__TASK ITEM__.
Return each entry word for word and skip its pictures.

Items from a dataset:
****

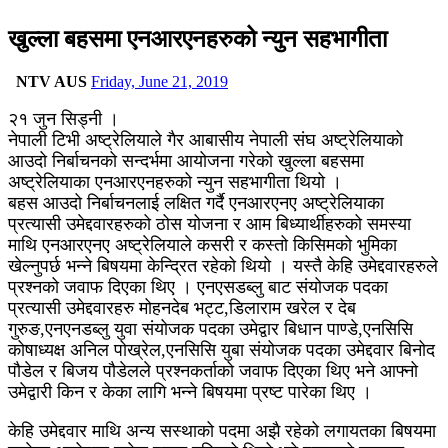
खुल्ला बहसमा एनआरएनहरुको न्युन सहभागीता
NTV AUS
Friday, June 21, 2019
२१ जुन सिड्नी ।
नेपाली टिभी अष्ट्रेलियाले गैर आबासीय नेपाली संघ अष्ट्रेलियाको
आउदो निर्बाचनको सन्दर्भमा आयोजना गरेको खुल्ला बहसमा
अष्ट्रेलियाका एनआरएनहरुको न्युन सहभागीता थियो ।
बहस आउदो निर्बाचनलाई लक्षित गर्दै एनआरएनए अष्ट्रेलियाका
प्रत्यासी उमेद्दवारहरुको ठोस योजना र आम बिध्यार्थीहरुको समस्या
माथि एनआरएनए अष्ट्रेलियाले कसरी र कस्तो किसिमको भुमिका
खेल्नुपर्छ भन्ने बिषयमा केन्द्रित रहेको थियो ।
यस्तै केहि उमेद्दवारहरुले
प्रश्नको जवाफ दिएका थिए । एनएसडब्लु बाट संयोजक पदका
प्रत्यासी उमेद्दवारहरु मोहनदेब भट्ट,डिलाराम खरेल र देब
गुरुङ,एनएनडब्लु युवा संयोजक पदका उमेद्वार बिधान पाण्डे,एनसिसि
कोषाध्यक्ष अनिल पोख्रेल,एनसिसि युबा संयोजक पदका उमेद्दवार बिनोद
पौडेल र बिजय पौडेलले प्रश्नकर्ताको जवाफ दिएका थिए भने आफ्नो
उमेद्वारी किन र केका लागि भन्ने बिषयमा प्रष्ट पारेका थिए ।
केहि उमेद्दवार माथि अन्य सस्थाको पदमा अझै रहेको लगायतका बिषयमा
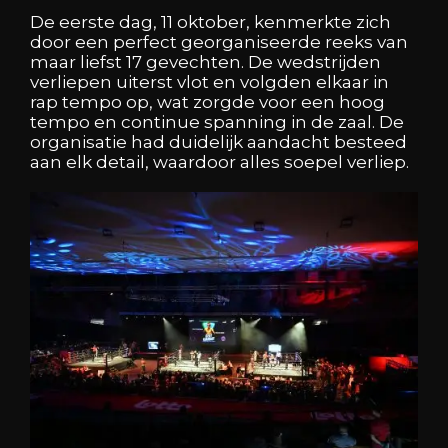
De eerste dag, 11 oktober, kenmerkte zich
door een perfect georganiseerde reeks van
maar liefst 17 gevechten. De wedstrijden
verliepen uiterst vlot en volgden elkaar in
rap tempo op, wat zorgde voor een hoog
tempo en continue spanning in de zaal. De
organisatie had duidelijk aandacht besteed
aan elk detail, waardoor alles soepel verliep.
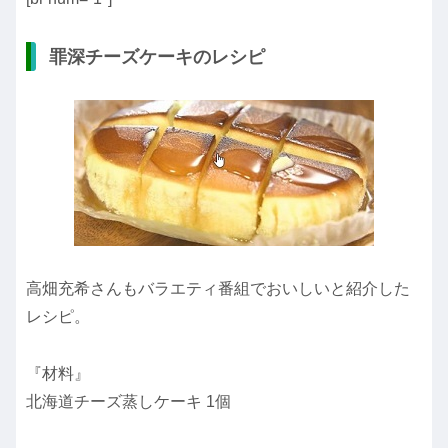
罪深チーズケーキのレシピ
高畑充希さんもバラエティ番組でおいしいと紹介した
レシピ。
『材料』
北海道チーズ蒸しケーキ 1個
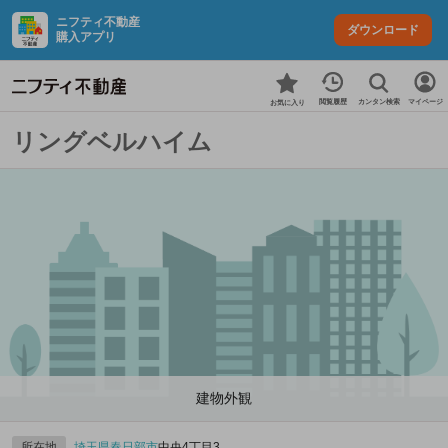
ニフティ不動産
ダウンロード
購入アプリ
カンタン検索
閲覧履歴
マイページ
お気に入り
リングベルハイム
建物外観
所在地
埼玉県
春日部市
中央4丁目3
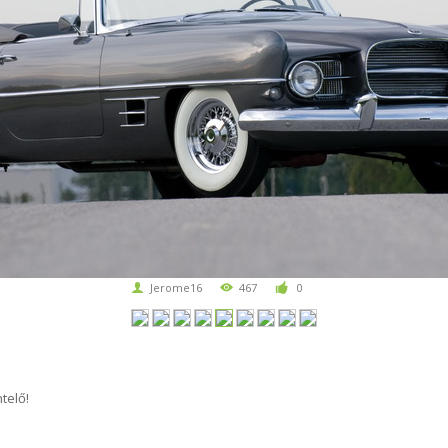
Jerome16
467
0
telő!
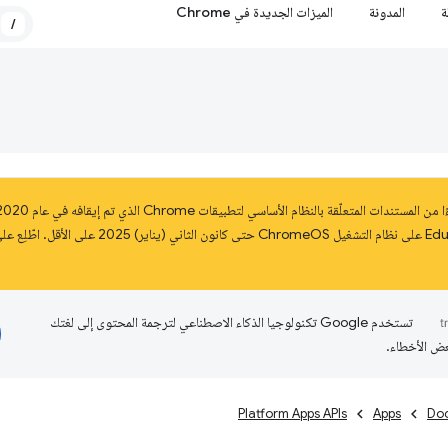
ة
المدونة
الميزات الجديدة في Chrome
/
تستخدم Google تكنولوجيا الذكاء الاصطناعي لترجمة المحتوى إلى لغتك
عض الأخطاء.
Platform Apps APIs
Apps
Do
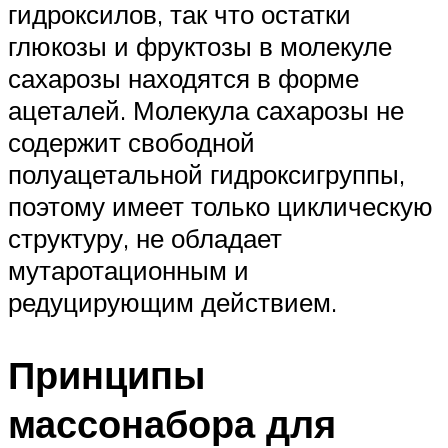
гидроксилов, так что остатки
глюкозы и фруктозы в молекуле
сахарозы находятся в форме
ацеталей. Молекула сахарозы не
содержит свободной
полуацетальной гидроксигруппы,
поэтому имеет только циклическую
структуру, не обладает
мутаротационным и
редуцирующим действием.
Принципы
массонабора для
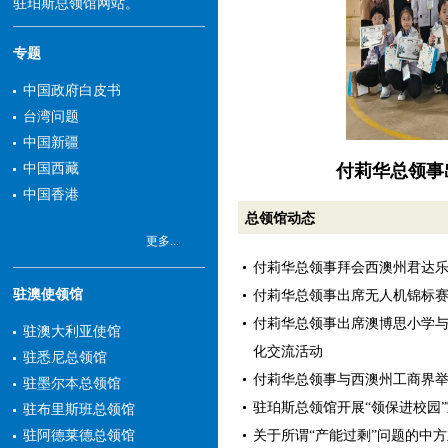
驻珀斯总领馆网站。
专题
中国政府白皮书
台湾问题
中国新疆
中国西藏
中国香港
总领馆动态
更多...
付莉华总领事拜会西澳州君达
驻澳使领馆
付莉华总领事出席无人机锦标
付莉华总领事出席澳博思小学
驻澳大利亚使馆
化交流活动
驻悉尼总领馆
付莉华总领事与西澳州工商界
驻墨尔本总领馆
驻珀斯总领馆开展“领保进校园
驻布里斯班总领馆
关于所谓“产能过剩”问题的中
驻阿德莱德总领馆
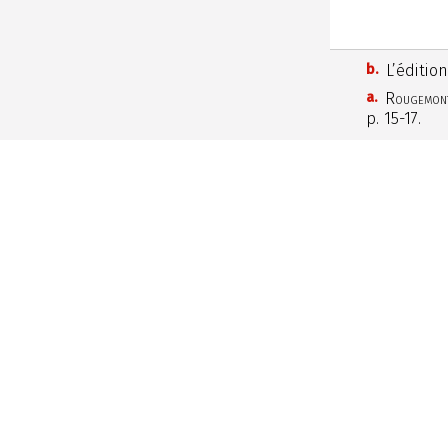
b.
L’éditio
a.
Rougemon
p. 15-17.
U
Denis de Rougemont,
l’intégrale en ligne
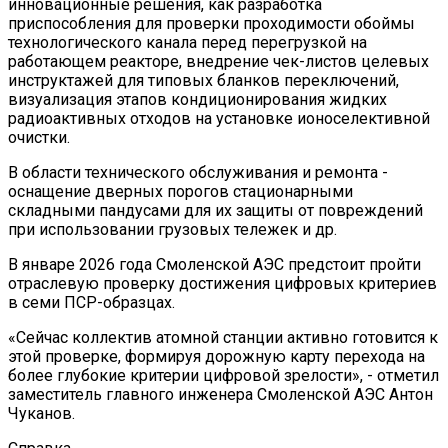
инновационные решения, как разработка
приспособления для проверки проходимости обоймы
технологического канала перед перегрузкой на
работающем реакторе, внедрение чек-листов целевых
инструктажей для типовых бланков переключений,
визуализация этапов кондиционирования жидких
радиоактивных отходов на установке ионоселективной
очистки.
В области технического обслуживания и ремонта -
оснащение дверных порогов стационарными
складными пандусами для их защиты от повреждений
при использовании грузовых тележек и др.
В январе 2026 года Смоленской АЭС предстоит пройти
отраслевую проверку достижения цифровых критериев
в семи ПСР-образцах.
«Сейчас коллектив атомной станции активно готовится к
этой проверке, формируя дорожную карту перехода на
более глубокие критерии цифровой зрелости», - отметил
заместитель главного инженера Смоленской АЭС Антон
Чуканов.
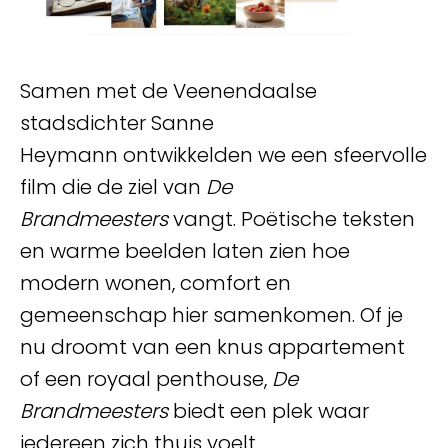
Samen met de Veenendaalse
stadsdichter
Sanne
Heymann
ontwikkelden we een sfeervolle
film die de ziel van
De
Brandmeesters
vangt. Poëtische teksten
en warme beelden laten zien hoe
modern wonen, comfort en
gemeenschap hier samenkomen. Of je
nu droomt van een knus appartement
of een royaal penthouse,
De
Brandmeesters
biedt een plek waar
iedereen zich thuis voelt.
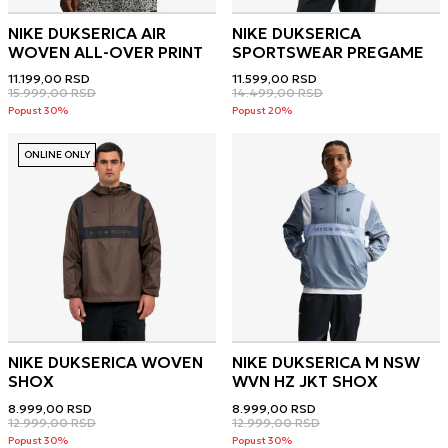
NIKE DUKSERICA AIR
NIKE DUKSERICA
WOVEN ALL-OVER PRINT
SPORTSWEAR PREGAME
11.199,00
RSD
11.599,00
RSD
15.999,00
RSD
14.499,00
RSD
Popust 30%
Popust 20%
ONLINE ONLY
NIKE DUKSERICA WOVEN
NIKE DUKSERICA M NSW
SHOX
WVN HZ JKT SHOX
8.999,00
RSD
8.999,00
RSD
12.999,00
RSD
12.999,00
RSD
Popust 30%
Popust 30%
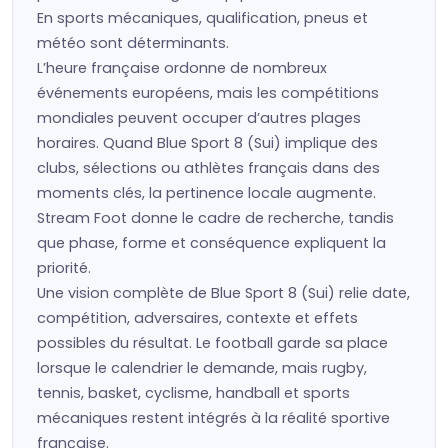
En sports mécaniques, qualification, pneus et
météo sont déterminants.
L’heure française ordonne de nombreux
événements européens, mais les compétitions
mondiales peuvent occuper d’autres plages
horaires. Quand Blue Sport 8 (Sui) implique des
clubs, sélections ou athlètes français dans des
moments clés, la pertinence locale augmente.
Stream Foot donne le cadre de recherche, tandis
que phase, forme et conséquence expliquent la
priorité.
Une vision complète de Blue Sport 8 (Sui) relie date,
compétition, adversaires, contexte et effets
possibles du résultat. Le football garde sa place
lorsque le calendrier le demande, mais rugby,
tennis, basket, cyclisme, handball et sports
mécaniques restent intégrés à la réalité sportive
française.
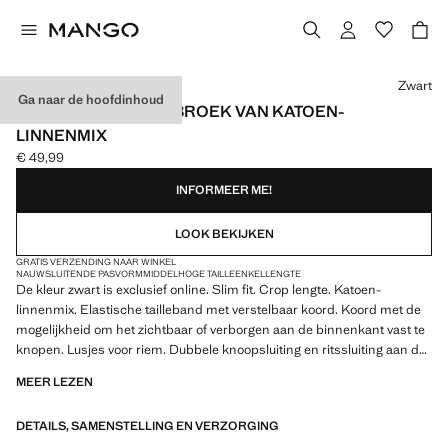
Kies een kleur
Zwart
Ga naar de hoofdinhoud
SLIM-FIT CROPPED BROEK VAN KATOEN-
LINNENMIX
€ 49,99
Huidige prijs [€ 49,99 ]
INFORMEER ME!
LOOK BEKIJKEN
GRATIS VERZENDING NAAR WINKEL
NAUWSLUITENDE PASVORM
MIDDELHOGE TAILLE
ENKELLENGTE
De kleur zwart is exclusief online. Slim fit. Crop lengte. Katoen-
linnenmix. Elastische tailleband met verstelbaar koord. Koord met de
mogelijkheid om het zichtbaar of verborgen aan de binnenkant vast te
knopen. Lusjes voor riem. Dubbele knoopsluiting en ritssluiting aan de
voorkant. Bandplooien aan de voorkant. Twee voorzakken. Twee
MEER LEZEN
paspelzakken met knoop aan de achterkant. Product in de uitverkoop
DETAILS, SAMENSTELLING EN VERZORGING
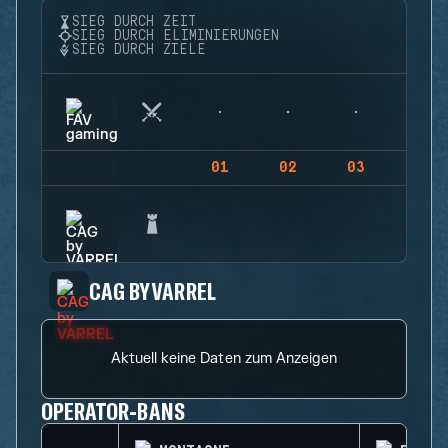
SIEG DURCH ZEIT
SIEG DURCH ELIMINIERUNGEN
SIEG DURCH ZIELE
01
02
03
04
CAG BY VARREL
Aktuell keine Daten zum Anzeigen
OPERATOR-BANS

****

__ANSWER__.
खुल्ला बहसमा एनआरएनहरुको न्युन सहभागीता
NTV AUS
Friday, June 21, 2019
२१ जुन सिड्नी ।
नेपाली टिभी अष्ट्रेलियाले गैर आबासीय नेपाली संघ अष्ट्रेलियाको
आउदो निर्बाचनको सन्दर्भमा आयोजना गरेको खुल्ला बहसमा
अष्ट्रेलियाका एनआरएनहरुको न्युन सहभागीता थियो ।
बहस आउदो निर्बाचनलाई लक्षित गर्दै एनआरएनए अष्ट्रेलियाका
प्रत्यासी उमेद्दवारहरुको ठोस योजना र आम बिध्यार्थीहरुको समस्या
माथि एनआरएनए अष्ट्रेलियाले कसरी र कस्तो किसिमको भुमिका
खेल्नुपर्छ भन्ने बिषयमा केन्द्रित रहेको थियो ।
यस्तै केहि उमेद्दवारहरुले
प्रश्नको जवाफ दिएका थिए । एनएसडब्लु बाट संयोजक पदका
प्रत्यासी उमेद्दवारहरु मोहनदेब भट्ट,डिलाराम खरेल र देब
गुरुङ,एनएनडब्लु युवा संयोजक पदका उमेद्वार बिधान पाण्डे,एनसिसि
कोषाध्यक्ष अनिल पोख्रेल,एनसिसि युबा संयोजक पदका उमेद्दवार बिनोद
पौडेल र बिजय पौडेलले प्रश्नकर्ताको जवाफ दिएका थिए भने आफ्नो
उमेद्वारी किन र केका लागि भन्ने बिषयमा प्रष्ट पारेका थिए ।
केहि उमेद्दवार माथि अन्य सस्थाको पदमा अझै रहेको लगायतका बिषयमा
De eerste dag, 11 oktober, kenmerkte zich
door een perfect georganiseerde reeks van
maar liefst 17 gevechten. De wedstrijden
verliepen uiterst vlot en volgden elkaar in
rap tempo op, wat zorgde voor een hoog
tempo en continue spanning in de zaal. De
organisatie had duidelijk aandacht besteed
aan elk detail, waardoor alles soepel verliep.
罪深チーズケーキのレシピ
高畑充希さんもバラエティ番組でおいしいと紹介した
レシピ。
『材料』
北海道チーズ蒸しケーキ 1個
ニフティ不動産
ダウンロード
購入アプリ
カンタン検索
閲覧履歴
マイページ
お気に入り
リングベルハイム
建物外観
所在地
埼玉県
春日部市
中央4丁目3
Jerome16
467
0
telő!
ة
المدونة
الميزات الجديدة في Chrome
/
تستخدم Google تكنولوجيا الذكاء الاصطناعي لترجمة المحتوى إلى لغتك
عض الأخطاء.
Platform Apps APIs
Apps
Do
гидроксилов, так что остатки
глюкозы и фруктозы в молекуле
сахарозы находятся в форме
ацеталей. Молекула сахарозы не
содержит свободной
полуацетальной гидроксигруппы,
поэтому имеет только циклическую
структуру, не обладает
мутаротационным и
редуцирующим действием.
Принципы
массонабора для
驻珀斯总领馆网站。
专题
中国政府白皮书
台湾问题
中国新疆
中国西藏
中国香港
总领馆动态
更多...
付莉华总领事拜会西澳州君达
驻澳使领馆
付莉华总领事出席无人机锦标
付莉华总领事出席澳博思小学
驻澳大利亚使馆
化交流活动
驻悉尼总领馆
付莉华总领事与西澳州工商界
驻墨尔本总领馆
驻珀斯总领馆开展“领保进校园
驻布里斯班总领馆
关于所谓“产能过剩”问题的中
驻阿德莱德总领馆
b.
L’éditio
a.
Rougemon
p. 15-17.
U
Denis de Rougemont,
l’intégrale en ligne
инновационные решения, как разработка
приспособления для проверки проходимости обоймы
технологического канала перед перегрузкой на
работающем реакторе, внедрение чек-листов целевых
инструктажей для типовых бланков переключений,
визуализация этапов кондиционирования жидких
радиоактивных отходов на установке ионоселективной
очистки.
В области технического обслуживания и ремонта -
оснащение дверных порогов стационарными
складными пандусами для их защиты от повреждений
при использовании грузовых тележек и др.
В январе 2026 года Смоленской АЭС предстоит пройти
отраслевую проверку достижения цифровых критериев
в семи ПСР-образцах.
«Сейчас коллектив атомной станции активно готовится к
этой проверке, формируя дорожную карту перехода на
более глубокие критерии цифровой зрелости», - отметил
заместитель главного инженера Смоленской АЭС Антон
Чуканов.
Samen met de Veenendaalse
stadsdichter
Sanne
Heymann
ontwikkelden we een sfeervolle
film die de ziel van
De
Brandmeesters
vangt. Poëtische teksten
en warme beelden laten zien hoe
modern wonen, comfort en
gemeenschap hier samenkomen. Of je
nu droomt van een knus appartement
of een royaal penthouse,
De
Brandmeesters
biedt een plek waar
iedereen zich thuis voelt.
NIKE DUKSERICA AIR
NIKE DUKSERICA
WOVEN ALL-OVER PRINT
SPORTSWEAR PREGAME
11.199,00
RSD
11.599,00
RSD
15.999,00
RSD
14.499,00
RSD
Popust 30%
Popust 20%
ONLINE ONLY
NIKE DUKSERICA WOVEN
NIKE DUKSERICA M NSW
SHOX
WVN HZ JKT SHOX
8.999,00
RSD
8.999,00
RSD
12.999,00
RSD
12.999,00
RSD
Popust 30%
Popust 30%
En sports mécaniques, qualification, pneus et
météo sont déterminants.
L’heure française ordonne de nombreux
événements européens, mais les compétitions
mondiales peuvent occuper d’autres plages
horaires. Quand Blue Sport 8 (Sui) implique des
clubs, sélections ou athlètes français dans des
moments clés, la pertinence locale augmente.
Stream Foot donne le cadre de recherche, tandis
que phase, forme et conséquence expliquent la
priorité.
Une vision complète de Blue Sport 8 (Sui) relie date,
compétition, adversaires, contexte et effets
possibles du résultat. Le football garde sa place
lorsque le calendrier le demande, mais rugby,
tennis, basket, cyclisme, handball et sports
mécaniques restent intégrés à la réalité sportive
française.
Kies een kleur
Zwart
Ga naar de hoofdinhoud
SLIM-FIT CROPPED BROEK VAN KATOEN-
LINNENMIX
€ 49,99
Huidige prijs [€ 49,99 ]
INFORMEER ME!
LOOK BEKIJKEN
GRATIS VERZENDING NAAR WINKEL
NAUWSLUITENDE PASVORM
MIDDELHOGE TAILLE
ENKELLENGTE
De kleur zwart is exclusief online. Slim fit. Crop lengte. Katoen-
linnenmix. Elastische tailleband met verstelbaar koord. Koord met de
mogelijkheid om het zichtbaar of verborgen aan de binnenkant vast te
knopen. Lusjes voor riem. Dubbele knoopsluiting en ritssluiting aan de
voorkant. Bandplooien aan de voorkant. Twee voorzakken. Twee
MEER LEZEN
paspelzakken met knoop aan de achterkant. Product in de uitverkoop
DETAILS, SAMENSTELLING EN VERZORGING
SIEG DURCH ZEIT
SIEG DURCH ELIMINIERUNGEN
SIEG DURCH ZIELE
01
02
03
04
CAG BY VARREL
Aktuell keine Daten zum Anzeigen
OPERATOR-BANS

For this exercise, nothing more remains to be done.